The Miller Academy House Teams

At the closing Prize giving of Miller Academy, before the school split into Thurso High School and Miller Academy Primary School, the winning house for that year was Holburn.  With the log-book for this period missing, little information is available on the House Teams at that time.  It is known that the three teams were Holburn, Pentland and Clett and that they competed for The Scrabster Shield.  The first winner was Pentland, in session 1954-55, and the last name engraved on the shield is Clett, for session 1970-71.  This shield now hangs in the entrance hall of the Primary School main building having been returned to the school.  A picture of the shield is shown below along with the Morrison and Miller Shields.

During Mrs McCracken’s time as Head Teacher of Miller Academy, a ‘House’ system for the School was introduced by Depute Head Teacher, Mr Budge.  The system was seen as a good vehicle to motivate pupils in both academic work and sporting activities.  Mr Budge was instrumental in the naming of the House Teams after he had researched the names of individuals with a connection to the school.   The four house names chosen were Fletcher, MacKenzie, Ruby and Sandison.  Photographs of Lieutenant John MacKenzie and Flight Sergeant Peter Sandison and information frames about Maggie Fletcher and Margaret Ruby hang in the lower corridor of the main teaching block.

The teams compete for two house shields. The Morrison Shield for sports events, in the summer term, and the Lt.-Col.

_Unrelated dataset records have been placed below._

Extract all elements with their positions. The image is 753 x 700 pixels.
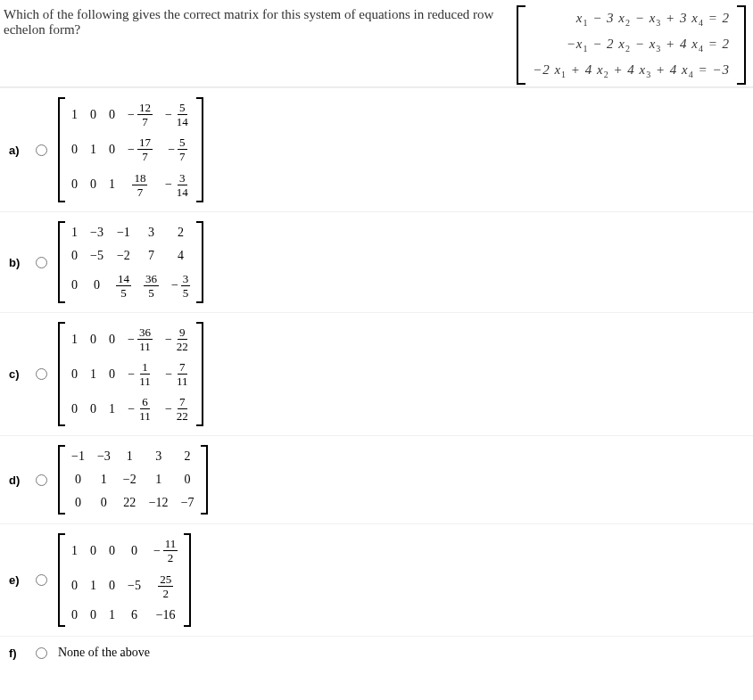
option-label: d) (9, 474, 25, 487)
option-label: b) (9, 256, 25, 269)
question-text: Which of the following gives the correct… (4, 5, 506, 37)
option-d: d) −1−313201−2100022−12−7 (0, 435, 753, 523)
matrix-e: 1000−112010−52520016−16 (58, 533, 191, 627)
option-c-radio[interactable] (36, 368, 47, 380)
option-a: a) 100−127−514010−177−57001187−314 (0, 87, 753, 211)
option-e: e) 1000−112010−52520016−16 (0, 523, 753, 636)
option-b-radio[interactable] (36, 257, 47, 268)
option-c: c) 100−3611−922010−111−711001−611−722 (0, 312, 753, 435)
option-d-radio[interactable] (36, 474, 47, 486)
option-e-radio[interactable] (36, 574, 47, 586)
option-f: f) None of the above (0, 636, 753, 669)
equation-system: x1 − 3 x2 − x3 + 3 x4 = 2 −x1 − 2 x2 − x… (517, 5, 746, 85)
matrix-a: 100−127−514010−177−57001187−314 (58, 97, 203, 202)
option-label: c) (9, 367, 25, 381)
matrix-c: 100−3611−922010−111−711001−611−722 (58, 322, 203, 426)
option-b: b) 1−3−1320−5−27400145365−35 (0, 211, 753, 312)
option-label: f) (9, 646, 25, 660)
option-label: a) (9, 144, 25, 157)
matrix-b: 1−3−1320−5−27400145365−35 (58, 221, 203, 303)
options-list: a) 100−127−514010−177−57001187−314 b) 1−… (0, 87, 753, 669)
option-f-text: None of the above (58, 646, 150, 660)
option-f-radio[interactable] (36, 647, 47, 659)
option-a-radio[interactable] (36, 144, 47, 156)
option-label: e) (9, 573, 25, 587)
matrix-d: −1−313201−2100022−12−7 (58, 445, 208, 515)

John Miller Shield for other school activities, throughout the year.  All members of staff, including the Head Teacher, Secretary and Janitor, allocate points during the session to individual pupils and those points are recorded for the individuals and their houses.  An individual’s points are used as a reward system to encourage improved academic performance, good behaviour and a helpful attitude at school.  The total points accumulated by the House Teams are displayed in the lower corridor and the House with the highest total is awarded the John Miller Trophy.

The House Captains for each of the houses are chosen by the pupil members of the house in a secret ballot.

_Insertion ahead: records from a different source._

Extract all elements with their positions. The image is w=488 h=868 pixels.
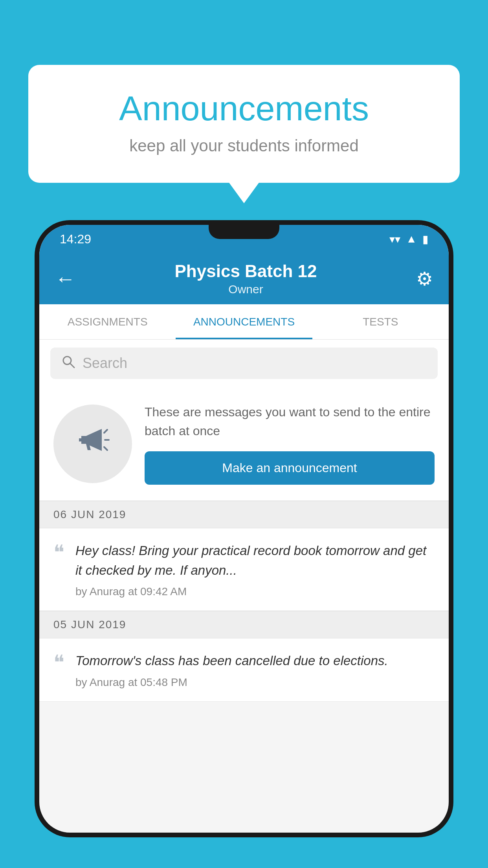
announcement-content-1: Hey class! Bring your practical record b… bbox=[75, 541, 435, 598]
app-bar: ← Physics Batch 12 Owner ⚙ bbox=[39, 253, 449, 304]
phone-notch bbox=[209, 220, 279, 239]
announcement-item-1: ❝ Hey class! Bring your practical record… bbox=[39, 528, 449, 611]
tabs-bar: ASSIGNMENTS ANNOUNCEMENTS TESTS bbox=[39, 304, 449, 340]
announcement-text-2: Tomorrow's class has been cancelled due … bbox=[75, 651, 435, 671]
tab-announcements[interactable]: ANNOUNCEMENTS bbox=[176, 304, 312, 339]
app-bar-subtitle: Owner bbox=[75, 283, 416, 296]
megaphone-circle bbox=[53, 405, 132, 483]
bubble-subtitle: keep all your students informed bbox=[60, 136, 428, 155]
date-separator-1: 06 JUN 2019 bbox=[39, 501, 449, 528]
announcement-item-2: ❝ Tomorrow's class has been cancelled du… bbox=[39, 638, 449, 702]
bubble-title: Announcements bbox=[60, 88, 428, 129]
quote-icon-1: ❝ bbox=[53, 542, 64, 598]
tab-assignments[interactable]: ASSIGNMENTS bbox=[39, 304, 176, 339]
status-icons: ▾▾ ▲ ▮ bbox=[389, 233, 428, 246]
megaphone-icon bbox=[74, 421, 112, 467]
tab-tests[interactable]: TESTS bbox=[312, 304, 449, 339]
search-container: Search bbox=[39, 340, 449, 387]
status-time: 14:29 bbox=[60, 232, 91, 246]
wifi-icon: ▾▾ bbox=[389, 233, 400, 246]
svg-line-1 bbox=[70, 364, 74, 368]
announcement-description: These are messages you want to send to t… bbox=[145, 403, 435, 440]
svg-line-4 bbox=[104, 447, 107, 450]
announcement-text-1: Hey class! Bring your practical record b… bbox=[75, 541, 435, 580]
back-button[interactable]: ← bbox=[55, 267, 75, 291]
settings-icon[interactable]: ⚙ bbox=[416, 268, 433, 290]
phone-outer: 14:29 ▾▾ ▲ ▮ ← Physics Batch 12 Owner ⚙ bbox=[35, 220, 453, 837]
app-bar-title: Physics Batch 12 bbox=[75, 261, 416, 281]
quote-icon-2: ❝ bbox=[53, 653, 64, 689]
make-announcement-button[interactable]: Make an announcement bbox=[145, 451, 435, 485]
announcement-prompt: These are messages you want to send to t… bbox=[39, 387, 449, 501]
date-separator-2: 05 JUN 2019 bbox=[39, 611, 449, 638]
search-bar[interactable]: Search bbox=[50, 348, 438, 379]
phone-mockup: 14:29 ▾▾ ▲ ▮ ← Physics Batch 12 Owner ⚙ bbox=[35, 220, 453, 868]
battery-icon: ▮ bbox=[422, 233, 428, 246]
speech-bubble-container: Announcements keep all your students inf… bbox=[28, 65, 460, 183]
announcement-content-2: Tomorrow's class has been cancelled due … bbox=[75, 651, 435, 689]
announcement-prompt-right: These are messages you want to send to t… bbox=[145, 403, 435, 485]
signal-icon: ▲ bbox=[406, 233, 417, 245]
app-bar-title-container: Physics Batch 12 Owner bbox=[75, 261, 416, 296]
announcement-meta-2: by Anurag at 05:48 PM bbox=[75, 676, 435, 689]
phone-screen: 14:29 ▾▾ ▲ ▮ ← Physics Batch 12 Owner ⚙ bbox=[39, 225, 449, 833]
speech-bubble: Announcements keep all your students inf… bbox=[28, 65, 460, 183]
search-placeholder: Search bbox=[83, 355, 127, 371]
search-icon bbox=[61, 355, 75, 372]
svg-line-2 bbox=[104, 430, 107, 433]
announcement-meta-1: by Anurag at 09:42 AM bbox=[75, 585, 435, 598]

The House Shields from left to right;- The Morrison, Scrabster and the Miller Shields.

Fletcher

Fletcher was named after Maggie Fletcher, the first female teacher at the school.  Miss Fletcher was appointed in 1883 and remained at the school for nearly four years.  Soon after her appointment girls were admitted to the school for the first time.

MacKenzie

MacKenzie is named in memory of Lieutenant John MacKenzie who was an English Master for seven years at the school before he lost his life in World War One.  Lieutenant MacKenzie was in the 8th Battalion of the Northumberland Fusiliers and was killed in action at the Battle of the Somme on September 26th, 1916.  His body was never found and he is commemorated on the large memorial at Thriepval in France and on the Miller Academy Memorial in the Thurso Library, formerly the Miller Institution.  Lieutenant MacKenzie was a native of Lybster, Caithness.

The poem  below was submitted by Patricia Robertson (Simpson), Aberdeen who was a pupil in the school from 1930 to 1936.  It was composed by John MacKenzie, in 1913, for the autograph book of the then Miss Riach, Secondary Teacher at Miller Institute 1910 – 1915.  She later became Mrs Simpson, Forss Mill (mother of Mrs Robertson).

In Vestigus Deorum                  by J. MacKenzie, Thurso           August 25th,  1913.

O, Town by the delorous Northern Sea,

Town by the Northern River,

Long hast though stood by the sheltered bay,

Long shalt thou look on the restless deep,

Town of Thor forever.

Here dwelt of yore the Kingly God,

God of the Viking bold,

Who sailed the sea in the pride of his heart,

With helm on head and dragon at prow,

Warrior – robber of old.

By the rolling waves and the sounding beach,

By the headlands winding way,

By echoing cave and standing stack,

Have trod the feet of the mighty Gods,

Gods of the Elder Days.

Their’s the joy in the roaring gale,

And the flashing Northern Lights,

In the spouting reef and the sheering gull,

The thundering surf or the silent calm,

Of peaceful star-lit nights.

Heroes and Gods in Valhalla they dwell,

Warriors now as then,

Yet still as we tread where they trod before,

With like emotions our hearts may throb,

The puny sons of men.

Ruby

Ruby remembers a pupil, Margaret Ruby, who died at six years of age of Spanish ‘flu’ on 25th October 1918.  Margaret is buried in Thurso Cemetery and her parents and brothers are remembered on the gravestone.

Sandison

Sandison  is named after a former pupil killed in World War Two.  Sergeant Peter Sandison, a Flight Engineer in the Royal Air Force, was reported missing, presumed killed on September 16th, 1942.  His body was recovered from the sea by Germans four days later.  He was on his fifth operational flight after serving ten years in the RAF.  Sergeant Sandison had married only five days before his death on the return from a raid on Essen.  He was the youngest son of Donald Sandison and Mrs Sandison, Framside, Thurso.